某氏から薦められた『青年の誕生』(木村直恵)を読破。


 端的に「うまい戦略だ」と思った。シャルチエの領有(appropriation)概念を利用して青年/壮士の二項対立がどのような位置価を担わされているか、青年的なるものの実践とその帰結はどのようなものかということについて分析している(→それゆえメディア実践として『国民之友』の模倣について分析することにはなれ、『国民之友』をメディア論的に捉えることを必ずしも詳細に論じる必要がなくなる。よって「メディア論的には……」という本書への批判は的を外し続ける)。探求は以下のような結論に達する。

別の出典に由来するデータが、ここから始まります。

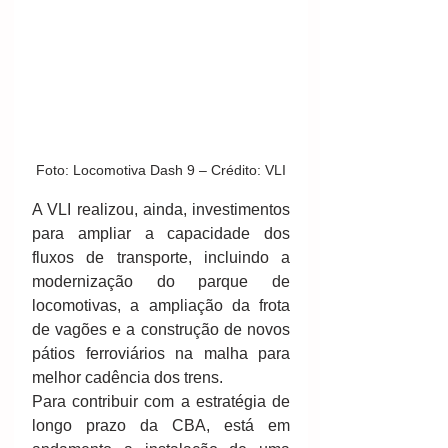
Foto: Locomotiva Dash 9 – Crédito: VLI
A VLI realizou, ainda, investimentos 
para ampliar a capacidade dos 
fluxos de transporte, incluindo a 
modernização do parque de 
locomotivas, a ampliação da frota 
de vagões e a construção de novos 
pátios ferroviários na malha para 
melhor cadência dos trens.
Para contribuir com a estratégia de 
longo prazo da CBA, está em 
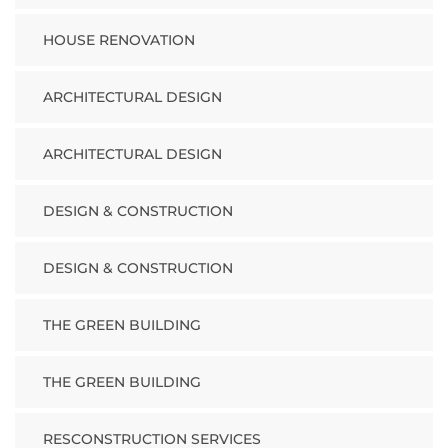
HOUSE RENOVATION
ARCHITECTURAL DESIGN
ARCHITECTURAL DESIGN
DESIGN & CONSTRUCTION
DESIGN & CONSTRUCTION
THE GREEN BUILDING
THE GREEN BUILDING
RESCONSTRUCTION SERVICES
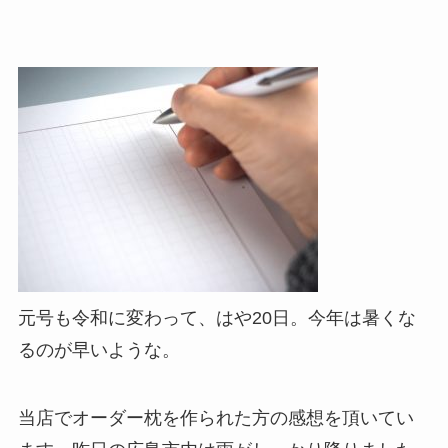
元号も令和に変わって、はや20日。今年は暑くな
るのが早いような。
当店でオーダー枕を作られた方の感想を頂いてい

「青年」たちが〈準備〉として意識し、また言明している実践とは、政治的な領野へと容易に突出しかねない、政治的な志向性を持つ主体に対する訓練と矯正を行なうものなのであり、かくしてそれは、身体に対して、時間に対して、そして毎日の慣習化した動作や行動と、それを規定する精神のあり方、思考の仕方といったものをすべて包囲しながら、非政治的な主体としての「青年」を生産するものとして機能するのである
『〈青年〉の誕生』木村直恵 pp. 265-6

 たしかに青年/壮士という言説レヴェルに注目し、その位置価を探ろうとしている点、私には(昔とった杵柄、文学的で)懐かしくも思う。しかし、制度的文脈に落としていないわけでは決してない。むしろ要所要所で「青年」的なるもののメディア実践の可能性/限界を穿つ所など、適切に言及している――そう、「適切に」。抑揚が効いていると言い換えてもいい。制度に落とすベタさを感じさせないやり方、とも思う。それは制度に関する言及を最低限に留め、分析と実践の記述を厚くするという文体のせいかと推測(→「制度に落とす」云々にナーバスになってる理由についてはid:ktamu:20040422を参照ください)。

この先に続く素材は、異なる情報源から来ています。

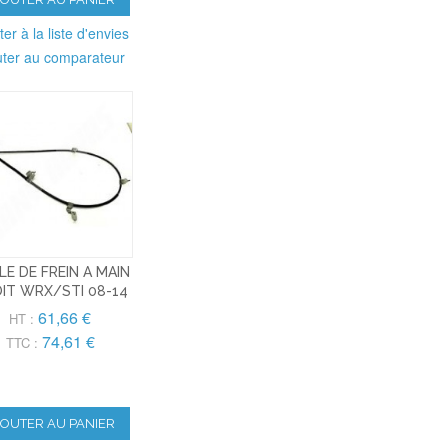
ter à la liste d'envies
uter au comparateur
LE DE FREIN A MAIN
IT WRX/STI 08-14
61,66 €
HT :
74,61 €
TTC :
JOUTER AU PANIER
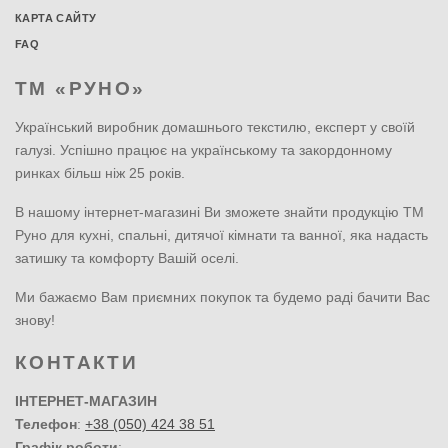
КАРТА САЙТУ
FAQ
ТМ «РУНО»
Український виробник домашнього текстилю, експерт у своїй
галузі. Успішно працює на українському та закордонному
ринках більш ніж 25 років.
В нашому інтернет-магазині Ви зможете знайти продукцію ТМ
Руно для кухні, спальні, дитячої кімнати та ванної, яка надасть
затишку та комфорту Вашій оселі.
Ми бажаємо Вам приємних покупок та будемо раді бачити Вас
знову!
КОНТАКТИ
ІНТЕРНЕТ-МАГАЗИН
Телефон
:
+38 (050) 424 38 51
Графік роботи
:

 賛辞は最大限に贈りたい。ただし「手放し」で絶賛するわけでもなく……ほんとに「青年が先、少年が後」(cp. pp. 363-5)なのかなぁ? と素朴に思ってしまった。教育学部出身としてはこの辺、教科書のメディア論を語る上でも実証してみたいところ。自由民権運動を脱政治化するために少年(あるいは、子ども?)を教育学的に再構成することの一例として、教科書を正当化するためにそれ(=少年/教科書)へのスケープゴート(子どもは××だからこんな教科書じゃだめなんだ! 的な言説)が起こるんじゃないか? と睨んでるわけです。


 文学・音読と黙読・教師・メディアリテラシー・挿絵……数を上げればキリがないが、これらの観念なりマテリアルを脱政治化−再政治化する往復過程の中/運動過程の中に教科書を置いてみること。そしてこの過程を可能にしたメディア環境を分析すること――こういう方向性も「教科書のメディア論」としてはあり、かな?